My mother is in the advanced stages of dementia.

For those of you who are unfamiliar with the disease, or at least have only a passing acquaintance with it, this means for my mom that she is agitated almost constantly. When she gets agitated, her arms flail, and she chants. "Aiaiaiaiaiaiaiaiai," she'll say for hours on end. If we ask a questions, she will reply, over and over. "Mom, are you ready for bed?" "Yes. Yes. Yes. Yes. Yesyesyesyesyesyesyesyes" until the next distraction. It is bothering the other residents and their families.

We have been working with hospice on getting the meds balanced so Mom is calm. Unfortunately, the nurses at the facility think Mom should be alert, not realizing that for her, alert equals agitated. I spoke at length with the hospice case manager on Friday, and I told her, "If Mom sleeps the rest of her life away, so be it. However, having her risk being in that agitated state for hours because she should be awake is just cruel."

She agreed. We talked to the nurses on duty, and they began giving the medications on a preventive basis. So, Mom was sleepy, but she was calm. There was peace. Yesterday, the Mom's doctor came in and visited Mom. "She is too out of it. I don't like this at all," she said, and cut way back on Mom's medications. When my sister went in yesterday at suppertime, Mom was charged up, chanting, and had been parked in her room, as she was again disrupting the facility and making a great commotion.

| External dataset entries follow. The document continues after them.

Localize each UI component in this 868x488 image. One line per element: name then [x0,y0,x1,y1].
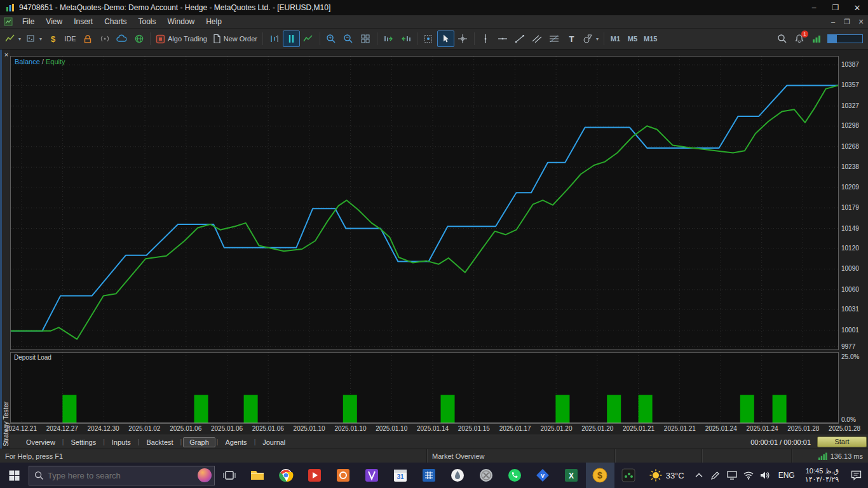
menu-insert[interactable]: Insert [68,16,98,27]
timeframe-m15-button[interactable]: M15 [641,30,660,47]
tray-wifi-icon[interactable] [740,463,757,488]
taskbar-app-red[interactable] [301,463,329,488]
horizontal-line-tool-button[interactable] [494,30,512,47]
taskbar-excel[interactable]: X [557,463,586,488]
line-chart-mode-button[interactable] [300,30,317,47]
x-axis-label: 2024.12.27 [46,425,78,432]
menu-view[interactable]: View [40,16,68,27]
auto-scroll-button[interactable] [380,30,397,47]
taskbar-app-grid[interactable] [414,463,443,488]
tab-overview[interactable]: Overview [20,438,61,447]
y-axis-label: 10179 [841,204,868,212]
timeframe-m5-button[interactable]: M5 [624,30,641,47]
tab-separator: | [62,438,64,445]
close-button[interactable]: ✕ [846,0,868,15]
tester-side-strip: × Strategy Tester [2,50,10,449]
taskbar-weather[interactable]: 33°C [643,469,691,482]
mdi-restore-button[interactable]: ❐ [840,18,854,26]
vertical-line-tool-button[interactable] [477,30,494,47]
mdi-minimize-button[interactable]: – [826,18,840,25]
community-icon-button[interactable] [130,30,147,47]
start-menu-button[interactable] [0,463,29,488]
notifications-bell-button[interactable]: 1 [790,30,808,47]
cursor-tool-button[interactable] [437,30,454,47]
x-axis-label: 2025.01.10 [376,425,407,432]
tab-agents[interactable]: Agents [219,438,252,447]
y-axis-label: 10120 [841,245,868,252]
shapes-dropdown-button[interactable]: ▾ [580,30,601,47]
taskbar-file-explorer[interactable] [243,463,272,488]
search-input[interactable] [48,471,194,480]
algo-trading-button[interactable]: Algo Trading [153,30,210,47]
strategy-tester-button[interactable] [420,30,437,47]
symbols-button[interactable]: $ [44,30,62,47]
red-app-icon [308,468,322,482]
start-button[interactable]: Start [817,437,867,447]
taskbar-metatrader[interactable]: $ [586,463,614,488]
task-view-button[interactable] [215,463,243,488]
tile-windows-button[interactable] [357,30,374,47]
tester-close-button[interactable]: × [3,50,10,59]
zoom-in-button[interactable] [323,30,340,47]
menu-file[interactable]: File [17,16,40,27]
broadcast-off-icon-button[interactable] [96,30,113,47]
mdi-close-button[interactable]: ✕ [854,18,868,26]
candlestick-mode-button[interactable] [283,30,300,47]
indicators-dropdown-button[interactable]: ▾ [3,30,24,47]
lock-icon-button[interactable] [79,30,96,47]
text-tool-button[interactable]: T [563,30,580,47]
trading-signals-button[interactable] [808,30,825,47]
deposit-load-title: Deposit Load [14,354,51,361]
menu-help[interactable]: Help [200,16,227,27]
taskbar-calendar[interactable]: 31 [386,463,415,488]
action-center-button[interactable] [844,463,868,488]
metatrader-dollar-icon: $ [592,468,607,483]
taskbar-app-purple[interactable] [358,463,386,488]
taskbar-whatsapp[interactable] [500,463,529,488]
legend-equity-label: Equity [46,58,65,65]
taskbar-chrome[interactable] [272,463,301,488]
tab-journal[interactable]: Journal [257,438,291,447]
taskbar-app-orange[interactable] [329,463,358,488]
menu-charts[interactable]: Charts [98,16,132,27]
tray-chevron-up-icon[interactable] [691,463,707,488]
minimize-button[interactable]: – [803,0,825,15]
taskbar-clock[interactable]: 10:45 ق.ظ ۱۴۰۴/۰۴/۲۹ [800,467,844,484]
taskbar-app-white[interactable] [443,463,471,488]
crosshair-tool-button[interactable] [454,30,471,47]
clock-date: ۱۴۰۴/۰۴/۲۹ [805,475,839,484]
zoom-out-button[interactable] [340,30,357,47]
taskbar-app-blue-diamond[interactable]: V [529,463,557,488]
tab-graph[interactable]: Graph [183,437,215,447]
tray-volume-icon[interactable] [757,463,773,488]
new-order-button[interactable]: New Order [210,30,260,47]
taskbar-app-dark[interactable] [614,463,643,488]
menu-window[interactable]: Window [162,16,201,27]
equidistant-lines-tool-button[interactable] [546,30,563,47]
ide-button[interactable]: IDE [62,30,79,47]
tab-inputs[interactable]: Inputs [106,438,137,447]
x-axis-label: 2025.01.24 [705,425,737,432]
trendline-tool-button[interactable] [512,30,529,47]
toolbar-separator [150,32,151,45]
market-overview-panel-label[interactable]: Market Overview [427,449,615,463]
white-app-icon [451,468,465,482]
toolbar-separator [377,32,377,45]
objects-dropdown-button[interactable]: ▾ [24,30,44,47]
search-button[interactable] [773,30,790,47]
taskbar-search-box[interactable] [29,466,215,485]
bar-chart-mode-button[interactable] [266,30,283,47]
taskbar-coin-app[interactable] [471,463,500,488]
chart-shift-button[interactable] [397,30,414,47]
tray-pen-icon[interactable] [707,463,724,488]
cloud-icon-button[interactable] [113,30,130,47]
maximize-button[interactable]: ❐ [825,0,846,15]
tab-backtest[interactable]: Backtest [140,438,179,447]
menu-tools[interactable]: Tools [133,16,162,27]
tray-display-icon[interactable] [724,463,740,488]
language-indicator[interactable]: ENG [773,471,800,480]
y-axis-label: 10298 [841,122,868,130]
channel-tool-button[interactable] [529,30,546,47]
timeframe-m1-button[interactable]: M1 [607,30,624,47]
tab-settings[interactable]: Settings [65,438,102,447]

So this morning I have a call in to the hospice case manager and a fax to the doctor. There is no quality of life left for my mother. Let's let her be comfortable, and let's let those around her have some peace. I know I will rest better knowing she is not alone and shouting over and over again.

1 comment:

Reverend Mom said...

hugs and prayers. I just bought raffle tickets for a 50/50 raffle for an alzheimer's unit near here. It is such a cruel disease. Mom may have been slightly agitated at times, but since she was nonverbal, she didn't cry out. They were pretty good about giving her medication when she got too anxious.